__DESCRIPTION OF THE TASK__
All the lines below need to be output exactly, apart from any images.

Records from a data collection:

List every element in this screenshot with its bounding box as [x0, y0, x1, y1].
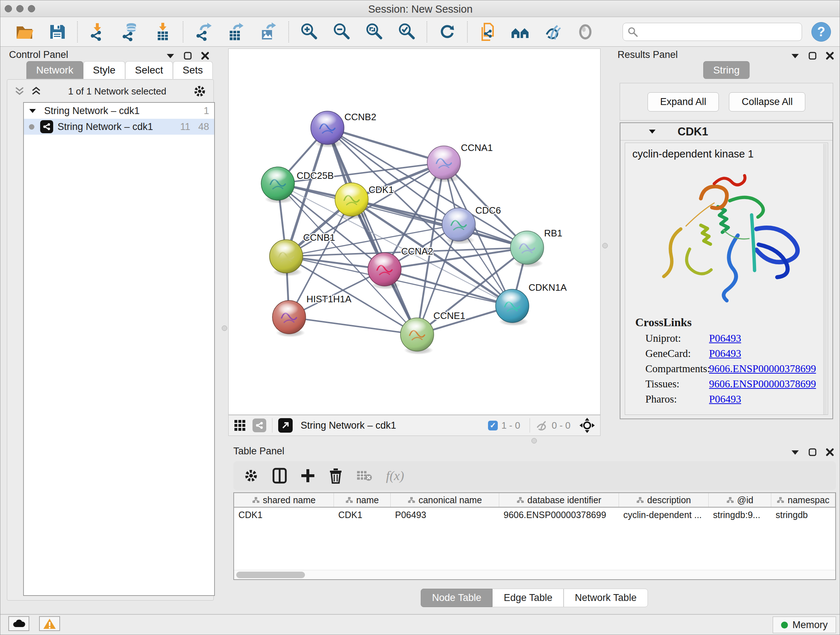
gene-section-header[interactable]: CDK1	[621, 123, 832, 141]
column-header-icon	[636, 497, 644, 503]
memory-button[interactable]: Memory	[773, 616, 836, 633]
zoom-fit-icon[interactable]	[363, 21, 385, 42]
column-header-shared-name[interactable]: shared name	[234, 493, 334, 507]
zoom-out-icon[interactable]	[331, 21, 352, 42]
tab-select[interactable]: Select	[125, 61, 173, 79]
column-header-icon	[408, 497, 415, 503]
table-cell[interactable]: P06493	[391, 508, 499, 522]
column-header-name[interactable]: name	[334, 493, 391, 507]
network-row[interactable]: String Network – cdk1 11 48	[24, 119, 214, 135]
collapse-all-icon[interactable]	[14, 87, 25, 96]
delete-column-icon[interactable]	[329, 468, 343, 484]
tab-node-table[interactable]: Node Table	[421, 589, 493, 607]
results-scrollbar[interactable]	[823, 144, 827, 415]
duplicate-network-icon[interactable]	[477, 21, 498, 42]
network-node-ccna1[interactable]: CCNA1	[427, 142, 493, 182]
expand-all-icon[interactable]	[31, 87, 41, 96]
panel-close-icon[interactable]	[826, 448, 834, 456]
table-row[interactable]: CDK1CDK1P064939606.ENSP00000378699cyclin…	[234, 508, 835, 522]
column-header-namespac[interactable]: namespac	[771, 493, 835, 507]
panel-close-icon[interactable]	[201, 52, 209, 60]
crosslink-value-link[interactable]: 9606.ENSP00000378699	[709, 363, 816, 375]
network-node-cdkn1a[interactable]: CDKN1A	[496, 282, 567, 326]
network-share-icon[interactable]	[253, 418, 266, 432]
left-splitter-handle[interactable]	[222, 325, 227, 331]
import-network-icon[interactable]	[87, 21, 108, 42]
table-panel-title: Table Panel	[233, 446, 284, 457]
bottom-splitter-handle[interactable]	[531, 438, 537, 443]
zoom-in-icon[interactable]	[298, 21, 319, 42]
table-cell[interactable]: stringdb	[771, 508, 835, 522]
section-expander-icon[interactable]	[649, 129, 656, 134]
column-header-icon	[346, 497, 353, 503]
network-edge[interactable]	[289, 317, 417, 334]
add-column-icon[interactable]	[301, 469, 315, 483]
column-header-canonical-name[interactable]: canonical name	[391, 493, 499, 507]
column-header-database-identifier[interactable]: database identifier	[499, 493, 619, 507]
show-all-icon[interactable]	[575, 21, 596, 42]
gear-icon[interactable]	[243, 468, 259, 483]
collapse-all-button[interactable]: Collapse All	[729, 92, 805, 111]
help-button[interactable]: ?	[812, 22, 831, 42]
table-cell[interactable]: 9606.ENSP00000378699	[499, 508, 619, 522]
refresh-icon[interactable]	[437, 21, 458, 42]
show-columns-icon[interactable]	[272, 468, 287, 484]
import-table-icon[interactable]	[152, 21, 173, 42]
export-image-icon[interactable]	[258, 21, 279, 42]
hscroll-thumb[interactable]	[236, 572, 305, 578]
open-folder-icon[interactable]	[14, 21, 35, 42]
birdseye-toggle-icon[interactable]	[579, 417, 595, 433]
detach-view-icon[interactable]	[278, 418, 293, 432]
tab-network-table[interactable]: Network Table	[564, 589, 648, 607]
table-cell[interactable]: CDK1	[234, 508, 334, 522]
table-cell[interactable]: stringdb:9...	[709, 508, 771, 522]
right-splitter-handle[interactable]	[602, 243, 608, 249]
hide-selected-icon[interactable]	[542, 21, 563, 42]
panel-float-icon[interactable]	[808, 448, 816, 456]
network-node-cdk1[interactable]: CDK1	[335, 183, 393, 219]
panel-close-icon[interactable]	[826, 52, 834, 60]
panel-menu-icon[interactable]	[791, 449, 799, 455]
tab-network[interactable]: Network	[27, 61, 83, 79]
network-canvas[interactable]: CCNB2CCNA1CDC25BCDK1CDC6RB1CCNB1CCNA2CDK…	[228, 49, 600, 415]
column-header--id[interactable]: @id	[709, 493, 771, 507]
zoom-selected-icon[interactable]	[396, 21, 417, 42]
first-neighbors-icon[interactable]	[510, 21, 531, 42]
expand-all-button[interactable]: Expand All	[647, 92, 719, 111]
crosslink-value-link[interactable]: P06493	[709, 333, 741, 344]
crosslink-value-link[interactable]: P06493	[709, 348, 741, 359]
node-label-ccna1: CCNA1	[461, 142, 493, 153]
import-database-icon[interactable]	[120, 21, 141, 42]
search-input[interactable]	[638, 26, 797, 38]
grid-view-icon[interactable]	[234, 419, 246, 432]
network-node-hist1h1a[interactable]: HIST1H1A	[272, 294, 352, 337]
collection-expander-icon[interactable]	[29, 108, 36, 114]
network-node-rb1[interactable]: RB1	[510, 228, 562, 268]
panel-menu-icon[interactable]	[791, 53, 799, 59]
node-label-cdkn1a: CDKN1A	[529, 282, 567, 293]
table-cell[interactable]: cyclin-dependent ...	[619, 508, 709, 522]
network-node-ccnb2[interactable]: CCNB2	[311, 111, 376, 148]
export-network-icon[interactable]	[193, 21, 214, 42]
network-node-cdc25b[interactable]: CDC25B	[261, 167, 334, 203]
crosslink-value-link[interactable]: 9606.ENSP00000378699	[709, 378, 816, 390]
cloud-button[interactable]	[8, 616, 29, 631]
network-collection-row[interactable]: String Network – cdk1 1	[24, 103, 214, 119]
table-cell[interactable]: CDK1	[334, 508, 391, 522]
gear-icon[interactable]	[193, 85, 206, 98]
tab-style[interactable]: Style	[83, 61, 125, 79]
tab-string[interactable]: String	[703, 61, 749, 79]
tab-sets[interactable]: Sets	[173, 61, 213, 79]
panel-float-icon[interactable]	[184, 52, 192, 60]
panel-menu-icon[interactable]	[166, 53, 174, 59]
panel-float-icon[interactable]	[808, 52, 816, 60]
column-header-description[interactable]: description	[619, 493, 709, 507]
network-node-ccnb1[interactable]: CCNB1	[270, 232, 335, 276]
save-icon[interactable]	[47, 21, 68, 42]
export-table-icon[interactable]	[225, 21, 246, 42]
crosslink-value-link[interactable]: P06493	[709, 393, 741, 405]
warning-button[interactable]	[39, 616, 60, 631]
search-icon	[627, 27, 638, 37]
tab-edge-table[interactable]: Edge Table	[493, 589, 564, 607]
table-hscrollbar[interactable]	[234, 570, 835, 579]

__RESULT FOR THIS TASK__
List every element in this screenshot with its bounding box as [x0, y0, x1, y1].
gene-section-header[interactable]: CDK1	[621, 123, 832, 141]
column-header-icon	[636, 497, 644, 503]
memory-button[interactable]: Memory	[773, 616, 836, 633]
zoom-fit-icon[interactable]	[363, 21, 385, 42]
column-header-shared-name[interactable]: shared name	[234, 493, 334, 507]
zoom-out-icon[interactable]	[331, 21, 352, 42]
tab-select[interactable]: Select	[125, 61, 173, 79]
column-header-icon	[408, 497, 415, 503]
table-cell[interactable]: P06493	[391, 508, 499, 522]
column-header-name[interactable]: name	[334, 493, 391, 507]
network-row[interactable]: String Network – cdk1 11 48	[24, 119, 214, 135]
collapse-all-icon[interactable]	[14, 87, 25, 96]
delete-column-icon[interactable]	[329, 468, 343, 484]
tab-node-table[interactable]: Node Table	[421, 589, 493, 607]
results-scrollbar[interactable]	[823, 144, 827, 415]
duplicate-network-icon[interactable]	[477, 21, 498, 42]
network-node-ccna1[interactable]: CCNA1	[427, 142, 493, 182]
expand-all-icon[interactable]	[31, 87, 41, 96]
panel-close-icon[interactable]	[826, 448, 834, 456]
table-row[interactable]: CDK1CDK1P064939606.ENSP00000378699cyclin…	[234, 508, 835, 522]
column-header-namespac[interactable]: namespac	[771, 493, 835, 507]
panel-close-icon[interactable]	[201, 52, 209, 60]
crosslink-value-link[interactable]: 9606.ENSP00000378699	[709, 363, 816, 375]
network-node-cdkn1a[interactable]: CDKN1A	[496, 282, 567, 326]
network-share-icon[interactable]	[253, 418, 266, 432]
left-splitter-handle[interactable]	[222, 325, 227, 331]
import-network-icon[interactable]	[87, 21, 108, 42]
table-panel-title: Table Panel	[233, 446, 284, 457]
bottom-splitter-handle[interactable]	[531, 438, 537, 443]
zoom-in-icon[interactable]	[298, 21, 319, 42]
table-cell[interactable]: stringdb	[771, 508, 835, 522]
section-expander-icon[interactable]	[649, 129, 656, 134]
column-header-icon	[346, 497, 353, 503]
network-edge[interactable]	[289, 317, 417, 334]
add-column-icon[interactable]	[301, 469, 315, 483]
column-header-canonical-name[interactable]: canonical name	[391, 493, 499, 507]
column-header-database-identifier[interactable]: database identifier	[499, 493, 619, 507]
show-all-icon[interactable]	[575, 21, 596, 42]
gear-icon[interactable]	[243, 468, 259, 483]
collapse-all-button[interactable]: Collapse All	[729, 92, 805, 111]
help-button[interactable]: ?	[812, 22, 831, 42]
table-cell[interactable]: 9606.ENSP00000378699	[499, 508, 619, 522]
refresh-icon[interactable]	[437, 21, 458, 42]
show-columns-icon[interactable]	[272, 468, 287, 484]
import-table-icon[interactable]	[152, 21, 173, 42]
export-image-icon[interactable]	[258, 21, 279, 42]
hscroll-thumb[interactable]	[236, 572, 305, 578]
open-folder-icon[interactable]	[14, 21, 35, 42]
birdseye-toggle-icon[interactable]	[579, 417, 595, 433]
detach-view-icon[interactable]	[278, 418, 293, 432]
tab-network-table[interactable]: Network Table	[564, 589, 648, 607]
table-cell[interactable]: CDK1	[234, 508, 334, 522]
table-cell[interactable]: stringdb:9...	[709, 508, 771, 522]
right-splitter-handle[interactable]	[602, 243, 608, 249]
hide-selected-icon[interactable]	[542, 21, 563, 42]
panel-float-icon[interactable]	[808, 448, 816, 456]
network-node-cdk1[interactable]: CDK1	[335, 183, 393, 219]
panel-close-icon[interactable]	[826, 52, 834, 60]
panel-menu-icon[interactable]	[791, 449, 799, 455]
tab-network[interactable]: Network	[27, 61, 83, 79]
network-canvas[interactable]: CCNB2CCNA1CDC25BCDK1CDC6RB1CCNB1CCNA2CDK…	[228, 49, 600, 415]
column-header--id[interactable]: @id	[709, 493, 771, 507]
zoom-selected-icon[interactable]	[396, 21, 417, 42]
first-neighbors-icon[interactable]	[510, 21, 531, 42]
expand-all-button[interactable]: Expand All	[647, 92, 719, 111]
crosslink-value-link[interactable]: P06493	[709, 333, 741, 344]
crosslink-value-link[interactable]: P06493	[709, 348, 741, 359]
node-label-ccna1: CCNA1	[461, 142, 493, 153]
import-database-icon[interactable]	[120, 21, 141, 42]
search-input[interactable]	[638, 26, 797, 38]
grid-view-icon[interactable]	[234, 419, 246, 432]
network-node-hist1h1a[interactable]: HIST1H1A	[272, 294, 352, 337]
collection-expander-icon[interactable]	[29, 108, 36, 114]
network-node-rb1[interactable]: RB1	[510, 228, 562, 268]
panel-menu-icon[interactable]	[791, 53, 799, 59]
node-label-cdkn1a: CDKN1A	[529, 282, 567, 293]
table-cell[interactable]: cyclin-dependent ...	[619, 508, 709, 522]
network-node-ccnb2[interactable]: CCNB2	[311, 111, 376, 148]
export-network-icon[interactable]	[193, 21, 214, 42]
network-node-cdc25b[interactable]: CDC25B	[261, 167, 334, 203]
crosslink-value-link[interactable]: 9606.ENSP00000378699	[709, 378, 816, 390]
cloud-button[interactable]	[8, 616, 29, 631]
network-collection-row[interactable]: String Network – cdk1 1	[24, 103, 214, 119]
table-cell[interactable]: CDK1	[334, 508, 391, 522]
gear-icon[interactable]	[193, 85, 206, 98]
tab-style[interactable]: Style	[83, 61, 125, 79]
tab-string[interactable]: String	[703, 61, 749, 79]
tab-sets[interactable]: Sets	[173, 61, 213, 79]
panel-float-icon[interactable]	[184, 52, 192, 60]
panel-menu-icon[interactable]	[166, 53, 174, 59]
panel-float-icon[interactable]	[808, 52, 816, 60]
column-header-description[interactable]: description	[619, 493, 709, 507]
network-node-ccnb1[interactable]: CCNB1	[270, 232, 335, 276]
save-icon[interactable]	[47, 21, 68, 42]
export-table-icon[interactable]	[225, 21, 246, 42]
crosslink-value-link[interactable]: P06493	[709, 393, 741, 405]
warning-button[interactable]	[39, 616, 60, 631]
search-icon	[627, 27, 638, 37]
tab-edge-table[interactable]: Edge Table	[493, 589, 564, 607]
table-hscrollbar[interactable]	[234, 570, 835, 579]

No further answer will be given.